Roxy calls almost immediately and thanks Cyrus for what he did, then asks that they meet up the next day. She says she wants to tell him something very important. An ecstatic Cyrus thinks she might like him back. He goes to see her the next day. While writing a letter to her (on Bronwyn's insistence), which he hides immediately upon Roxy's arrival. Roxy tells him she likes someone. Cyrus is hopeful that it may be him, only to be disappointed when Roxy reveals it is Christian, and she is sure he likes her back. Albeit heartbroken, Cyrus agrees to help Roxy.

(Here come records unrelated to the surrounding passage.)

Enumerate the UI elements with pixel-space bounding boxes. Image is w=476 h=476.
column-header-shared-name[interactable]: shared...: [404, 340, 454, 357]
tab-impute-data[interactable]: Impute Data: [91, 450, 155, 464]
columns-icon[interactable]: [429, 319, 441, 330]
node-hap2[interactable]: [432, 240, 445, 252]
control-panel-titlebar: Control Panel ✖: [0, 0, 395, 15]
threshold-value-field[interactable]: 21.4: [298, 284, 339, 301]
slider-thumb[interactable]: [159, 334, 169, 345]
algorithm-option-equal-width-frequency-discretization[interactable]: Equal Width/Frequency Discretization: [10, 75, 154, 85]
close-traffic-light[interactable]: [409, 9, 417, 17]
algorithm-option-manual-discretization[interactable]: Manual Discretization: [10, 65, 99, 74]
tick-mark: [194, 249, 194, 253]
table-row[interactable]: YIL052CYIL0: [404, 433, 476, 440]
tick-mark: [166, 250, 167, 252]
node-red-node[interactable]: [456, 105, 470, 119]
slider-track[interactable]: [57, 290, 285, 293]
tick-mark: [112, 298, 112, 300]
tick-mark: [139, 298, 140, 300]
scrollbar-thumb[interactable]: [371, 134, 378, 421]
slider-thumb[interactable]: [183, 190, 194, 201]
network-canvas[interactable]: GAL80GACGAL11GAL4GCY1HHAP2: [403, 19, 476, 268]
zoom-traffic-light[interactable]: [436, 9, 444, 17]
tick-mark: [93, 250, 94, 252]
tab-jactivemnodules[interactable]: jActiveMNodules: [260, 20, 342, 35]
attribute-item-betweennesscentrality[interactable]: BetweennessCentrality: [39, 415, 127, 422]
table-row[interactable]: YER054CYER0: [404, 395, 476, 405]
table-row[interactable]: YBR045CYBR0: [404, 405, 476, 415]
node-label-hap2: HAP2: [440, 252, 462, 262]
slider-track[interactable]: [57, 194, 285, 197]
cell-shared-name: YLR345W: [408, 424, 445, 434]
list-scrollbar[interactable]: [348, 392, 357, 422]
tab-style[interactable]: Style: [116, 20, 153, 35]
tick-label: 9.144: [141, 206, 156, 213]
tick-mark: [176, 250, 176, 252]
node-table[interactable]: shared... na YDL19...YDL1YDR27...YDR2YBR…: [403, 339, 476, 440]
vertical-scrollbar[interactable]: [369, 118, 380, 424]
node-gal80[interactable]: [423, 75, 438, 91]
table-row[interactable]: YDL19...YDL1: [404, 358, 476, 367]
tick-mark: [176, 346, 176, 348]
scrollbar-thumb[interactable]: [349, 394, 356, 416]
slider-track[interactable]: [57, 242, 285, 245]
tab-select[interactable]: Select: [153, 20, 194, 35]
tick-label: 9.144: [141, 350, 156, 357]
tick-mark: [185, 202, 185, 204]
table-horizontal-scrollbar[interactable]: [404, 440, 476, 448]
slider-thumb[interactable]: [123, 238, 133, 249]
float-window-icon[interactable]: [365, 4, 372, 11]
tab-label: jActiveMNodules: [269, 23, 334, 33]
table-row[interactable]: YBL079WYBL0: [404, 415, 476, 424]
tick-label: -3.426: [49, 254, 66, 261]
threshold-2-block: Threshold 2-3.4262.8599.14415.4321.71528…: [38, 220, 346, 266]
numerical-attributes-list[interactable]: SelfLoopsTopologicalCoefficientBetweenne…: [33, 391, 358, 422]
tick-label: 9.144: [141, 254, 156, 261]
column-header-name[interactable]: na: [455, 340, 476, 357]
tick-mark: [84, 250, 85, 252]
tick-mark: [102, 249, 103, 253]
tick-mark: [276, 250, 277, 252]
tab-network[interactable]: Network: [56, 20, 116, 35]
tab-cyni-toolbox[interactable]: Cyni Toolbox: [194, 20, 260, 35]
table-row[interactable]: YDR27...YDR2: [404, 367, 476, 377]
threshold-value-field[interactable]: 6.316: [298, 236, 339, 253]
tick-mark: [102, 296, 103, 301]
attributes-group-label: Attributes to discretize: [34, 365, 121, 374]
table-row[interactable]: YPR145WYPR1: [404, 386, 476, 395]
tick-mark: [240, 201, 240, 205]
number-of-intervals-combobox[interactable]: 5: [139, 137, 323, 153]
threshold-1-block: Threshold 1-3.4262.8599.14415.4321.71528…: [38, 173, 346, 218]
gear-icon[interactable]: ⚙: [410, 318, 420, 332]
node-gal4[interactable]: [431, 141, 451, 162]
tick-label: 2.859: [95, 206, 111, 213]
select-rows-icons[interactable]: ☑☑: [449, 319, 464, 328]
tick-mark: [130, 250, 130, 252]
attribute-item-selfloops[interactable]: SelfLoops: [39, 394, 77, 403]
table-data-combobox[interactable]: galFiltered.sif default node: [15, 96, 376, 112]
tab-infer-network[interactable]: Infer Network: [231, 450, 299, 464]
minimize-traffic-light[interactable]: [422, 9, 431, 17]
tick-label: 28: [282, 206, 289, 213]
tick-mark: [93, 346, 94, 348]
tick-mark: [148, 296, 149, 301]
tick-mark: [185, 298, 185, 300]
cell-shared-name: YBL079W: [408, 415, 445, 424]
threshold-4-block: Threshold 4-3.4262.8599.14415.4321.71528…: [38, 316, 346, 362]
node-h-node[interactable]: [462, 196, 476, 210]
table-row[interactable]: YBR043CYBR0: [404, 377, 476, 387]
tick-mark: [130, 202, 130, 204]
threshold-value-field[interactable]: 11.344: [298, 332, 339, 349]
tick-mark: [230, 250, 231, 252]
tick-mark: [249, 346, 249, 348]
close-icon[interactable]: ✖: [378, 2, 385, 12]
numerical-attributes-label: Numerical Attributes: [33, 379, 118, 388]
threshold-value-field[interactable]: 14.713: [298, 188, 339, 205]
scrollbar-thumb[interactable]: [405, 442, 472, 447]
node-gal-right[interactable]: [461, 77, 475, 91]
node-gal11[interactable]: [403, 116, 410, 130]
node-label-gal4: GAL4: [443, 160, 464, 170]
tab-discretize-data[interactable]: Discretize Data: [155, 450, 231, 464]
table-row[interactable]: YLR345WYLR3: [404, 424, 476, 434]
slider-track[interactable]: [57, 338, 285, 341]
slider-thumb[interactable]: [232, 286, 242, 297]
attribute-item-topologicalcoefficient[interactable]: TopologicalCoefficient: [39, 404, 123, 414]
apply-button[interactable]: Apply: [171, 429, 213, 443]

Cyrus throws the letter he wrote for Roxy into the trash bin. Unbeknownst to him, Bronwyn picks up the letter and slips it into Roxy's locker. At the lunch spot, Cyrus is insulted by Christian, who does this to stop a bully from harassing Cyrus. Cyrus tries to get back at Christian but stops when he is told his name by Lynn. He proceeds to talk to Christian about Roxy. Christian is unsure of how to begin to talk to Roxy, so Cyrus helps.

==Cast==
- Jake Short as Cyrus Nollen
- Sarah Fisher as Roxy
- Booboo Stewart as Christian
- Danny Trejo as Principal Castillo
- Pippa Mackie as Bronwyn
- Jake Smith as Lee
- Patricia Zentilli as Gail Nollen
- Carter Thicke as Steve
- Hannah Duke as Deana
- Scott Pocha as Mike Flurry
- Jesse Lipscombe as Coach Harris
- Chris Aanderson as Mr. Rostand

==Production==
Principal photography took place in Edmonton and St. Albert, Alberta, in July 2016.

==Reception==
Scott Hayes of StAlbertToday.ca rated #Roxy four stars and wrote, "Overall, it's an impressive production, with Michael Kennedy's proficient directing, Tony Binns' fun and winning script, and the cast of younger players who all held up their ends with totally professional portrayals of their characters."

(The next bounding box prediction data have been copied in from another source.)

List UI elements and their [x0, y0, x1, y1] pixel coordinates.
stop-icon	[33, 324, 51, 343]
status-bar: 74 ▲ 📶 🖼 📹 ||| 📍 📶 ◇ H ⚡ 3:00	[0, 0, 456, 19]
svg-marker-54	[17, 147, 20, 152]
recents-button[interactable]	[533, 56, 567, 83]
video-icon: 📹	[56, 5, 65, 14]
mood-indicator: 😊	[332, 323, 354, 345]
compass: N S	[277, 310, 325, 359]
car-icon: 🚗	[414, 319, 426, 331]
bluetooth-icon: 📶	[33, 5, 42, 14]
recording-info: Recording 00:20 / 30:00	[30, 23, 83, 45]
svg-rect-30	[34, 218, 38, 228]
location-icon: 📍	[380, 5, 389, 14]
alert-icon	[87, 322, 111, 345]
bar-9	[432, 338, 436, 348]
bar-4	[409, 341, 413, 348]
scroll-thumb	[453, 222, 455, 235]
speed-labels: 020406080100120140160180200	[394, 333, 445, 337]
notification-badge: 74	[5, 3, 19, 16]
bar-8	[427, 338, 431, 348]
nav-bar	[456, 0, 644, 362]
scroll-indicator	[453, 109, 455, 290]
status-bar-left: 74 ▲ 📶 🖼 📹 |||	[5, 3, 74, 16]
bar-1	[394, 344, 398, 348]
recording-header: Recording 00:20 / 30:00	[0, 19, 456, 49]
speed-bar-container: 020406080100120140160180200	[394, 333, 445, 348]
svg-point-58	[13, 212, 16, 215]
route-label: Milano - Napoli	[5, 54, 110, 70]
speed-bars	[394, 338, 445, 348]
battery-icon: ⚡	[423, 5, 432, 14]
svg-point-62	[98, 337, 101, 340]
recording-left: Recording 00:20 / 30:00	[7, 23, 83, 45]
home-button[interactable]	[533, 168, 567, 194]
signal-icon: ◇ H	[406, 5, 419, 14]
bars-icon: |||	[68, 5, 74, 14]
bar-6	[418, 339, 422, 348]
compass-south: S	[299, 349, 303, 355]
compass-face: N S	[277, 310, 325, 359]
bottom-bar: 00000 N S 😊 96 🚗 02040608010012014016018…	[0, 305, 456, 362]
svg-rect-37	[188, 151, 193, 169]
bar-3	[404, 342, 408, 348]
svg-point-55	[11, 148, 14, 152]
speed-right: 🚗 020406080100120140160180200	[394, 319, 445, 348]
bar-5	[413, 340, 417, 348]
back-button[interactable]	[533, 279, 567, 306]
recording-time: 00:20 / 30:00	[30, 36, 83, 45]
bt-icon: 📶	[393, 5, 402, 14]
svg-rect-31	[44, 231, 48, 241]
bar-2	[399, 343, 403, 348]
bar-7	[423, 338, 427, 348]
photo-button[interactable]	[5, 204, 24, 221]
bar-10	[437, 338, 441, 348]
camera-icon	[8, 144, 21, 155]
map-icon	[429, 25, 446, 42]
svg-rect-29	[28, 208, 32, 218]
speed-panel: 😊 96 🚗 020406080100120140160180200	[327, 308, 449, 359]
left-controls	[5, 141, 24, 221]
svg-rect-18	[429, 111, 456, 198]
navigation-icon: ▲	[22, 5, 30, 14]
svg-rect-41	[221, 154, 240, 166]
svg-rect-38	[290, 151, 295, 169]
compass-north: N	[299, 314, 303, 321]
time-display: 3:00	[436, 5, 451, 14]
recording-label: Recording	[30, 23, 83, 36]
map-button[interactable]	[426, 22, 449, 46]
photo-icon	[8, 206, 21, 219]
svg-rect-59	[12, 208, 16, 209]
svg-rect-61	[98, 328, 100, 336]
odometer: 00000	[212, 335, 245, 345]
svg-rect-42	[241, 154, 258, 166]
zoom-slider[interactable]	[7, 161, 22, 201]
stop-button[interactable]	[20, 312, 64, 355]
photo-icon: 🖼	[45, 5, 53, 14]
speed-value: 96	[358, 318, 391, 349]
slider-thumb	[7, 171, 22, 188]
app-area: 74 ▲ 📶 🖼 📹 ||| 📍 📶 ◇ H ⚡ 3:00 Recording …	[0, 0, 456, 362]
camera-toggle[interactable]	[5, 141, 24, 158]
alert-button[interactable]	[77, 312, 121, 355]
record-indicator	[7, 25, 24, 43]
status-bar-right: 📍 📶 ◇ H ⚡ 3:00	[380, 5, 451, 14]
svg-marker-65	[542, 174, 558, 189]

Movie Nation critic Roger Moore gave the film two-and-a-half out of four, dubbing it a "flip and funny rom-com" and praising Binns's screenplay, while concluding, "#Roxy hews a little too closely to the original Cyrano when it reaches a moment of violence and goes on and on beyond that in attempt to find a payoff. It's an 85 minute movie wriggling out of a 100 minute sack in its final act."

Renee Schonfeld of Common Sense Media awarded the film three stars out of five.